Keep it up to date, and then use it as a constant reference during prompt-driven sessions.
💡 Want to go deeper? Check out our guide on Cursor Rules to see how to encode best practices, patterns, and constraints directly into your grounding files—giving AI a more structured understanding of your codebase.
5. Git is your ideal save system
Before writing any code:
- Initialize a new Git repository and make your first commit with the spec file
- Commit often—especially between AI-driven changes
- Use branches to test ideas without risk
Git lets you roll back, track your thinking over time, and create meaningful milestones as your project evolves.
6. Understand the tech first
Large language models generate guesses—not guarantees.

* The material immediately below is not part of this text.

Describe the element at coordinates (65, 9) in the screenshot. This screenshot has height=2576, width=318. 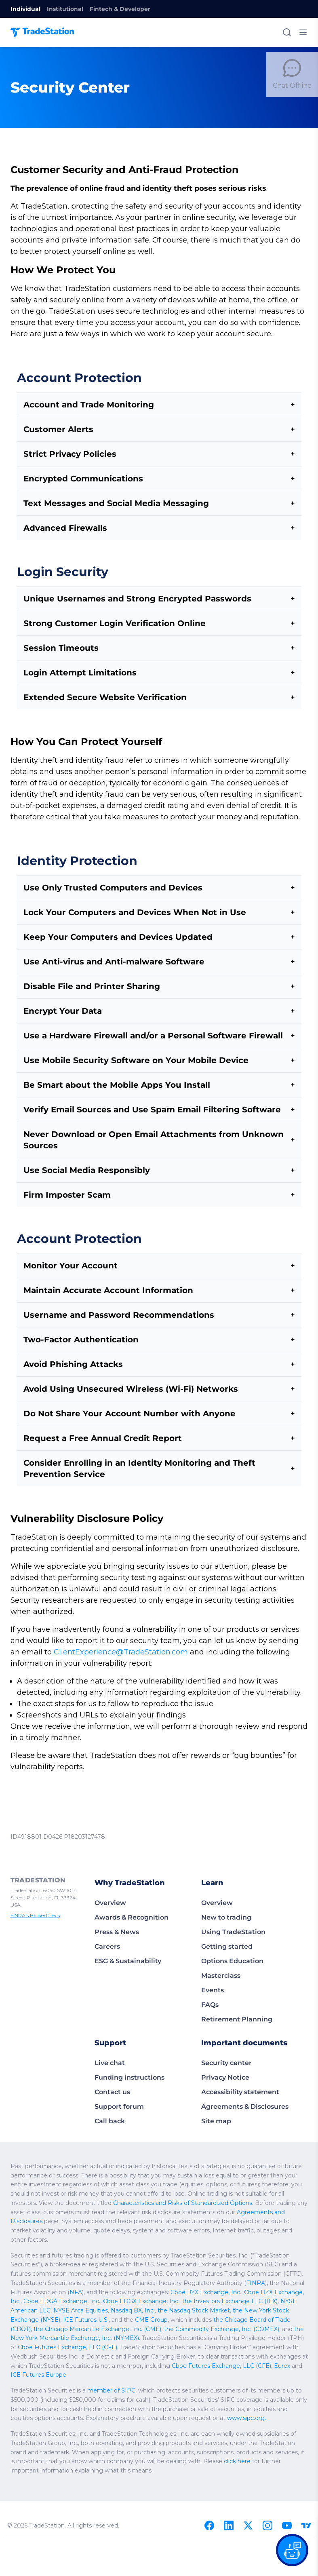 I see `Institutional` at that location.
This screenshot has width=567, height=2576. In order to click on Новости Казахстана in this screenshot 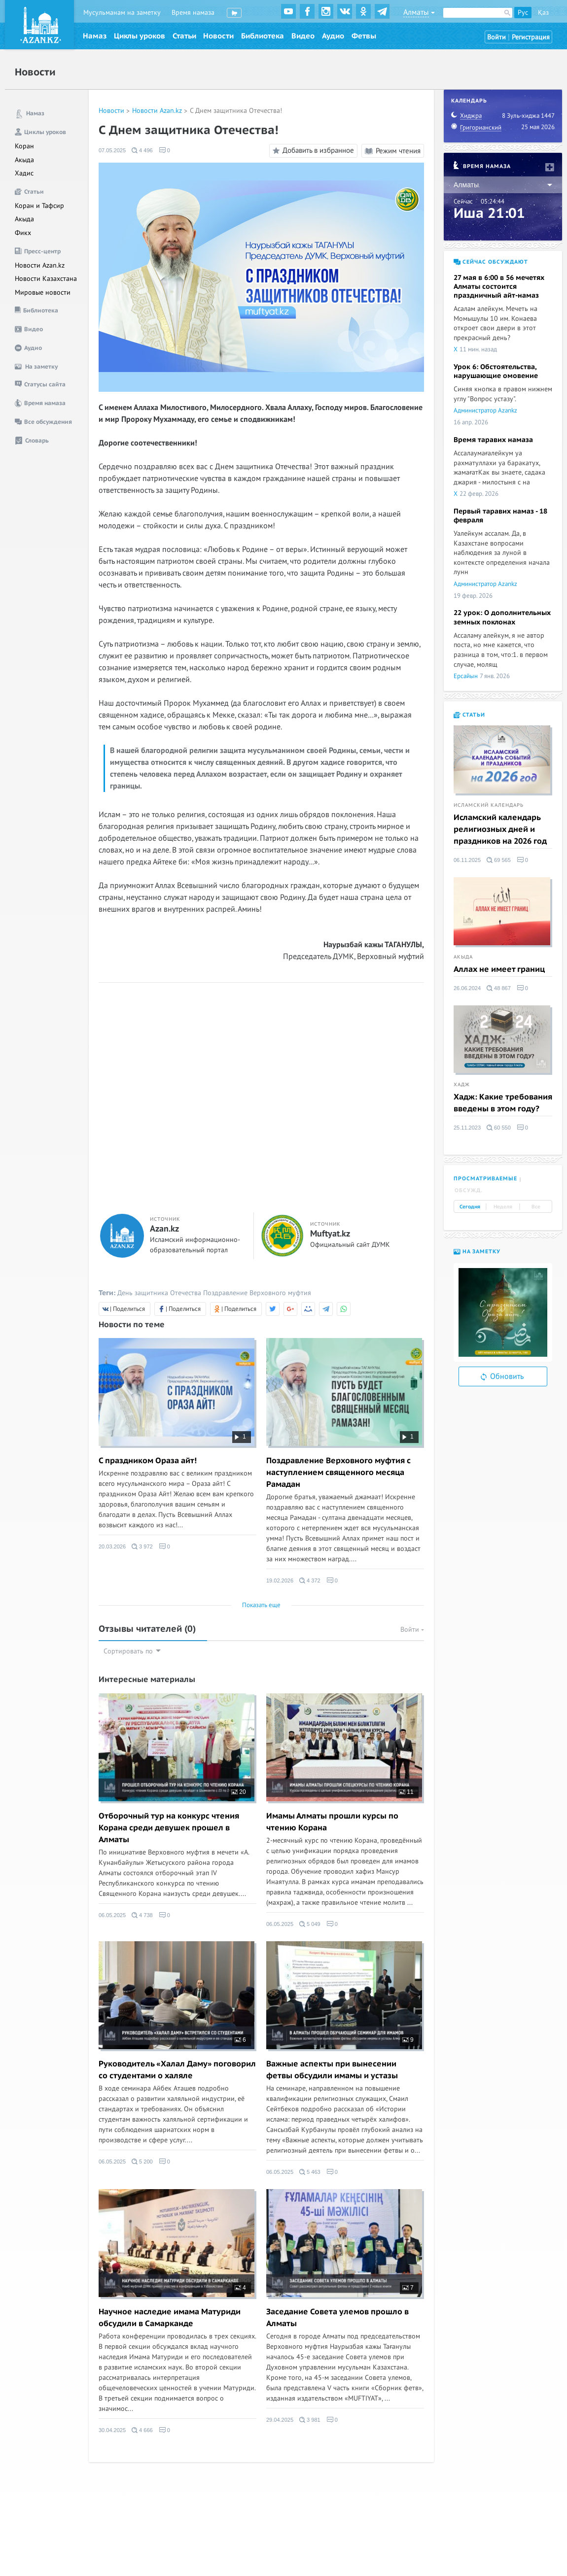 , I will do `click(46, 279)`.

If you don’t understand how something like token-based authentication or event-driven systems work, you might miss subtle (or huge) mistakes in the output.
Use the model to teach yourself what you don’t know.Ask it:
- “Give me a one-paragraph summary of how token-based auth works.”
- “What’s the difference between JWT and opaque tokens?”
- “Walk me through how this specific library handles sessions.”
You can rapidly fill knowledge gaps in real time, leveling up your understanding alongside your project.
Yes, you always need to be on guard about hallucinations, but you can cross-reference information you’re unsure about with other sources.
For most non-destructive changes, you can quickly create a test file to prove out a given pattern or approach.